I gave up importing the data into mysql. It was faster for me to load everything into sqlite3 (this took around 2 full days).

https://github.com/awwong1/sotorrent-sqlite3

sbaltes commented 5 years ago

I gave up importing the data into mysql.

I'm sorry to hear that.

It was faster for me to load everything into sqlite3 (this took around 2 full days).

https://github.com/awwong1/sotorrent-sqlite3

I will update our system to Ubuntu 18.04 before importing the next SOTorrent release. Maybe I can reproduce the issues you faced. Until then, I'm happy to point others to the script you wrote. Thanks!

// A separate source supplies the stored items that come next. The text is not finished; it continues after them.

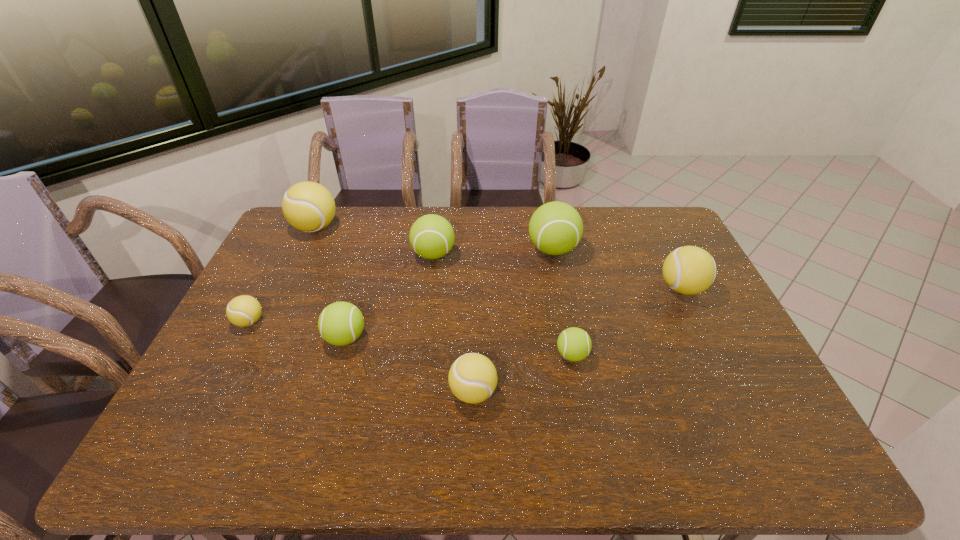 Locate which yellow tennis ball ranks in proximity to the smallest green tennis ball. Please provide its 2D coordinates. Your answer should be formatted as a tuple, i.e. [(x, y)], where the tuple contains the x and y coordinates of a point satisfying the conditions above.

[(472, 378)]

Point out which green tennis ball is positioned as the nearest to the smallest yellow tennis ball. Please provide its 2D coordinates. Your answer should be formatted as a tuple, i.e. [(x, y)], where the tuple contains the x and y coordinates of a point satisfying the conditions above.

[(341, 323)]

Find the location of a particular element. green tennis ball that stands as the third closest to the rightmost tennis ball is located at coordinates (431, 236).

Locate an element on the screen. free space that satisfies the following two spatial constraints: 1. on the front side of the second smallest yellow tennis ball; 2. on the right side of the third tennis ball from left to right is located at coordinates (329, 392).

The width and height of the screenshot is (960, 540). Find the location of `vacant point that satisfies the following two spatial constraints: 1. on the back side of the smallest green tennis ball; 2. on the right side of the rightmost object`. vacant point that satisfies the following two spatial constraints: 1. on the back side of the smallest green tennis ball; 2. on the right side of the rightmost object is located at coordinates (559, 288).

The image size is (960, 540). I want to click on free location that satisfies the following two spatial constraints: 1. on the back side of the rightmost object; 2. on the right side of the nearest yellow tennis ball, so click(474, 288). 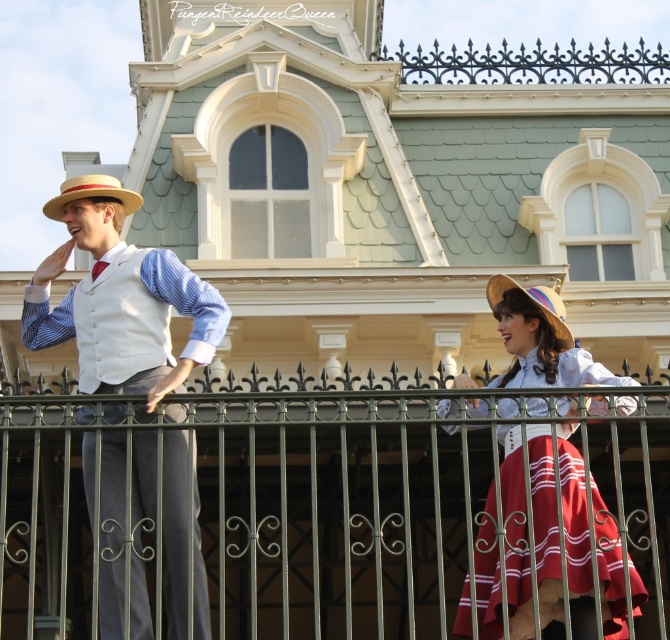 You are a photographer trying to capture a photo of the matte white vest at left and the matte red skirt at center. Which object is located more to the left side of the image?

The matte white vest at left is more to the left side of the image than the matte red skirt at center.

You are a photographer positioned in front of the Victorian building. You want to take a photo focusing on the matte red skirt at center and the natural straw hat at center. Which object should you adjust your camera focus on first if you want to ensure both are in focus?

The matte red skirt at center is closer to the viewer than the natural straw hat at center, so you should focus on the matte red skirt at center first to ensure both are in focus.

habedi commented 5 years ago

Hi,

I am sorry to intervene, just out of curiosity and pure interest, I have a few suggestions that may speed up the the whole loading process:

Trying other MySQL Storage Engines:

The default MySQL storage engine is called InnoDB, it is more suited for transactional workloads (e.g., lots of small concurrent reads and writes), but for analytic workloads such as running different queries to find a specific subset of the data (usually no writes and a lot of reads) other storage engines may perform better, I suggest Aria, it supports full-text indexing and search (SOTorrent dataset contains so much text) and it does not support foreign keys yet so I guess it takes less time to load the data into tables.

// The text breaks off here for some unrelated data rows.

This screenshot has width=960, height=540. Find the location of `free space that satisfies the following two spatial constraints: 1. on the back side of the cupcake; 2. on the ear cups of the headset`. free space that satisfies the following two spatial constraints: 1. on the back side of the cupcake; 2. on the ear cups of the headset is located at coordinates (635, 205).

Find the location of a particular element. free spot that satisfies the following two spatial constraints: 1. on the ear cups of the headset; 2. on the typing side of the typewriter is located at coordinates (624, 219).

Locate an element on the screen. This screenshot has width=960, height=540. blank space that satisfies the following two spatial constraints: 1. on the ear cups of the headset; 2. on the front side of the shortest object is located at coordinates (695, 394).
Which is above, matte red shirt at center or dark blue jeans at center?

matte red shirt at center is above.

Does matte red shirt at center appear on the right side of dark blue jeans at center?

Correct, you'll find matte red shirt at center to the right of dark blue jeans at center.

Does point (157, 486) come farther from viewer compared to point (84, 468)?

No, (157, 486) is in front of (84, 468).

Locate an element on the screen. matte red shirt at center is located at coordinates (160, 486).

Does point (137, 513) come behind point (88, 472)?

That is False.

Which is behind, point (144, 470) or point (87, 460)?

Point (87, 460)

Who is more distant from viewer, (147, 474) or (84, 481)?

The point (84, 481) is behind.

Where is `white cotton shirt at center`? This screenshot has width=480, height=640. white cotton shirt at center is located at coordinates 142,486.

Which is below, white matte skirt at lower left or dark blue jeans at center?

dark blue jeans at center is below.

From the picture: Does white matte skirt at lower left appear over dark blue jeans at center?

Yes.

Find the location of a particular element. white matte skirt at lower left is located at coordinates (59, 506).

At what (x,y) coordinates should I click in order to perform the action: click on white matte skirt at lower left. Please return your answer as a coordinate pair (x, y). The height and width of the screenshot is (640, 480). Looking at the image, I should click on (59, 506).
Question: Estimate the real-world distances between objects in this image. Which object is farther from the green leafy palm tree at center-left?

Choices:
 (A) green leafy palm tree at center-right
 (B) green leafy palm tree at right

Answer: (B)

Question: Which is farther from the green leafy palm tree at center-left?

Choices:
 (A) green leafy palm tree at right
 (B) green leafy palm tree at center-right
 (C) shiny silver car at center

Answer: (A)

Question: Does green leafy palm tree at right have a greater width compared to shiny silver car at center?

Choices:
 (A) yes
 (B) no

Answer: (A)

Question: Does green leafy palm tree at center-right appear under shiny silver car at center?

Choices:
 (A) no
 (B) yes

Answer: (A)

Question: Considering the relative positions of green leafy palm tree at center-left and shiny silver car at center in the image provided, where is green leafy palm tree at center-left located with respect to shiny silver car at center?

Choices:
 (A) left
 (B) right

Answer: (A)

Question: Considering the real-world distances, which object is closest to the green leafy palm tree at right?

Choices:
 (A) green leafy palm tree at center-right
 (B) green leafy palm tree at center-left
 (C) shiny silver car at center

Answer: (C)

Removing the constraints from the table definitions:

I am assuming the integrity of SOTorrent data is very much checked and verified during its publications, so you could try to load the data into tables that have no primary or foreign keys (you know the relations exist in the data but you don't tell the database engine to check them every time you read or write a record). Again, InnoDB is not a good option here because it needs at least one attribute as a (pre-sorted) primary key and will create it itself implicitly if you don't provide it with a primary key in you table. You can try adding the constraints after loading the data.

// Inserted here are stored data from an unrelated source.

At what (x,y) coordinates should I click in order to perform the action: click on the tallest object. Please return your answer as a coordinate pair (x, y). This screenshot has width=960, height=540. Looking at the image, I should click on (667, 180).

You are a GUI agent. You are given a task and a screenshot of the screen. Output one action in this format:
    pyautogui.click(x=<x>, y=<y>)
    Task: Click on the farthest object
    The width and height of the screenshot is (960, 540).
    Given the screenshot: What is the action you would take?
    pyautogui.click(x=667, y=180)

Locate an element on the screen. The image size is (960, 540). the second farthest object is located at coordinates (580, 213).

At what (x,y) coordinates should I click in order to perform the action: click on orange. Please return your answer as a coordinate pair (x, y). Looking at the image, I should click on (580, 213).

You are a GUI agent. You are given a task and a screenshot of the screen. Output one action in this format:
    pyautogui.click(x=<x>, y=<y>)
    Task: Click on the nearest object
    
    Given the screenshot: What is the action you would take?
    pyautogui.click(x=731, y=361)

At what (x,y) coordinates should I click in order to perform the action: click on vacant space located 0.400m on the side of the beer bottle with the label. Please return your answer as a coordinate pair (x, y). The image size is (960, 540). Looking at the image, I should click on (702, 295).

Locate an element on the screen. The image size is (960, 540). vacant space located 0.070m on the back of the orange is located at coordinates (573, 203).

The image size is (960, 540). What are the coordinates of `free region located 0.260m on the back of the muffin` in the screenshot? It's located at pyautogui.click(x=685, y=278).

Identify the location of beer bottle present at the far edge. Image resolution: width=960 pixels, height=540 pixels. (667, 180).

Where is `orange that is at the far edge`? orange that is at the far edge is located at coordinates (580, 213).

Off-topic: trying to move the data to Elasticsearch Platform:

If you need more advanced features for searching in post texts I guess you could try Elasticsearch. Obviously, it has more advanced text processing and search capabilities than a RDBMS like MySQL and you could, for example, directly run advanced queries on posts themselves in it.

Notice: I haven't tried any of these myself, just had similar experience with loading huge tables into other databases.

sbaltes commented 5 years ago

Thanks for your feedback. One small comment regarding:

Removing the constraints from the table definitions

The foreign key checks are being disabled before loading the data, see, e.g.:

https://github.com/sotorrent/db-scripts/blob/bd72831de0fdef4f2ade7b86505daa06dcd063ea/sotorrent/2_load_so_from_xml.sql#L3

habedi commented 5 years ago

@sbaltes thanks for mentioning that. Actually, I was not quite sure how consequent disabling and then enabling the foreign key check for each load operation could affect the whole time needed for the process of loading all the tables, as in the helper script (6_load_sotorrent.sql) foreign key checks are disabled right before each load operation and then enabled right after the table has been loaded. I think it might be faster to disable the foreign key checks right at the start of the script then enabling it just at its end; the inside of 6_load_sotorrent.sql could look like something like this I guess:

SET FOREIGN_KEY_CHECKS=0;

-- CONTENTS OF CURRENT 6_load_sotorrent.sql WITHOUT TWEAKING THE FOREIGN KEY CHECKS SEPARATELY FOR EACH TABLE

SET FOREIGN_KEY_CHECKS=1;

I guess the main drawback in this scenario would be that the foreign key constraints on the tables are not verified until all the tables are loaded and this might cause late data inconsistency errors.

sbaltes commented 5 years ago

I will update our system to Ubuntu 18.04 before importing the next SOTorrent release. Maybe I can reproduce the issues you faced.

I'm currently uploading the new release 2019-03-17 to Zenodo. I created and tested this release on Windows 10 and Ubuntu 18.04 running MySQL Server 8.0. The import takes less than 24 hours on the above-mentioned hardware. I added some tips to the README file.